When it comes to patient care, nurses are the superheroes of hospitals and clinics-they’re some of the only people on earth who seem to be able to be in multiple places at once, in complete control of their surroundings regardless of how chaotic the situation may be. But injuries and illnesses hit everyone eventually, and when nurses are in the hospital beds instead of beside them, many have trouble transitioning from medical professional to medical patient.

But just because nurses can have a reputation for being “the worst patients” doesn’t mean that they have to be, and simply paying attention to two potential conflict areas can go a long way towards making you an easier person to care for.

1. Allow Yourself To Give Up Control. As a nurse, you’re used to being in charge of the hospital room, the IV, the routine, etc, so it’s understandable that being in a hospital room without that control can be difficult to come to grips with. Remind yourself that it’s okay to let someone else take the wheel for a while, and even though you’re very familiar with what needs to be done inside your room, remember that your nurse may have her own ways of doing things.

“We are the caregivers and nurturers,” writes RN Kristin Powell. “We like to be in control, and we are so used to having that role that it’s virtually impossible to reverse it without becoming the wicked witch of the east. To be forced to rely on others to do what we feel, we do best is unbearable for us to endure.”

Recognize that you will feel the urge to take control, and do your best to resist.

2. Remind Yourself To Listen. Nurses, in general, know a lot. Some of that comes from training-such as your classes at Unitek College-and a lot comes from experience, and nurses need to recall the information quickly throughout the day and in all manner of situations. But this is a two-edged sword, because when we’re that knowledgeable on a subject, it makes it harder for people to feed us new information.

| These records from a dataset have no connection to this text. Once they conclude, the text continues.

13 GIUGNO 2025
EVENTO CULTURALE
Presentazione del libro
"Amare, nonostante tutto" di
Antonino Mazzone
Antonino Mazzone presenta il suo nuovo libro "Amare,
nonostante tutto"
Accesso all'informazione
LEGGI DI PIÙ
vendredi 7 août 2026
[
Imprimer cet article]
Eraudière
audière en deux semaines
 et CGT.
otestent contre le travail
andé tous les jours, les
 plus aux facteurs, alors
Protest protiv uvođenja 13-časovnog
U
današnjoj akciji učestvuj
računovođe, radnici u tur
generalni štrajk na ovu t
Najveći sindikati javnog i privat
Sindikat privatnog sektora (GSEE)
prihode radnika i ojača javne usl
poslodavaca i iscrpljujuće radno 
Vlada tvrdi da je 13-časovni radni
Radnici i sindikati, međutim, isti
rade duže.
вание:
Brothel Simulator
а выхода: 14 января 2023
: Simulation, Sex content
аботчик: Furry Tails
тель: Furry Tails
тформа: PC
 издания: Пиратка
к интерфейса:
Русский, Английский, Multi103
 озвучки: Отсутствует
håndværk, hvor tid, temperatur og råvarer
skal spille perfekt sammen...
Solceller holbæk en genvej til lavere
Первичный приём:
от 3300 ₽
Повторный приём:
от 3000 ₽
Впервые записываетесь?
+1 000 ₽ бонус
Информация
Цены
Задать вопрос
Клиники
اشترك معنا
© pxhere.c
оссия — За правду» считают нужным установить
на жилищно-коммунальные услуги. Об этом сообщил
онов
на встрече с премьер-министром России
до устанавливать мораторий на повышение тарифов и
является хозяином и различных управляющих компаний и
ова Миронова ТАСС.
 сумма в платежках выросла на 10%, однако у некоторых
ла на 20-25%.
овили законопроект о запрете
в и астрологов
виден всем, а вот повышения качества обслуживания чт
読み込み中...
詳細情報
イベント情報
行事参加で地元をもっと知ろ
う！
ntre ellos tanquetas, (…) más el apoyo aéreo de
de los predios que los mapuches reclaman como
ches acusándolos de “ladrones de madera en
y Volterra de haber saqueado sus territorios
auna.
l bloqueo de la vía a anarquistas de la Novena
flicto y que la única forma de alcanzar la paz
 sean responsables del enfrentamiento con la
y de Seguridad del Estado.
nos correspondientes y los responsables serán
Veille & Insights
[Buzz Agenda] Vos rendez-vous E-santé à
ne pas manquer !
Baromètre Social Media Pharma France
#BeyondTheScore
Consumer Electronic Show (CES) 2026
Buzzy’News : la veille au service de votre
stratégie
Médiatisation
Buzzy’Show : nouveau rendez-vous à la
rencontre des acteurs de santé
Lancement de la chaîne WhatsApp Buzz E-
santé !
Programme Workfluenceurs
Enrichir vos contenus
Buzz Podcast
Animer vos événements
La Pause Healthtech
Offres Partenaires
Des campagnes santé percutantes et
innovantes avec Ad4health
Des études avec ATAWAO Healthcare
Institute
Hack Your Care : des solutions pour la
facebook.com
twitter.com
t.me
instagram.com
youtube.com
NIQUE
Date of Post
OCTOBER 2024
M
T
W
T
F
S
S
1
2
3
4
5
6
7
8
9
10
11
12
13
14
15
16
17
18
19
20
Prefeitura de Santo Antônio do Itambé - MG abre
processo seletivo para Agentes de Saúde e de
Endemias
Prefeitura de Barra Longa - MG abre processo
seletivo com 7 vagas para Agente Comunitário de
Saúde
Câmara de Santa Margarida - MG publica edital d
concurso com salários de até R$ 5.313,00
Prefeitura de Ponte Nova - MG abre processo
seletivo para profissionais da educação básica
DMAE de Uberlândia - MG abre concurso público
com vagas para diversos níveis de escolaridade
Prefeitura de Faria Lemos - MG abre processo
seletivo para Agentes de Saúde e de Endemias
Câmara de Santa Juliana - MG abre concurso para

“Nurses… make their caretakers work hard to earn their trust — harder than they really need to sometimes,” writes nurse Shazia Memon. “One of my coworkers has no shame in interrogating her own doctors on their credibilities, and doesn’t take them seriously unless she approves of their medical school, residency, and fellowship (fellowships are a given in her book).”

It won’t always be easy, but do your best to trust your fellow nurses, your physicians, and your specialists. Remember, they want you back on your feet just as badly as you do.

You’re a superhero every time you put on those scrubs, but keep in mind, even Superman needed to take a vacation once in a while. Take advantage of the opportunity to rest and recuperate, because those opportunities can be few and far between. Trust us, there will still be plenty to do when you get back.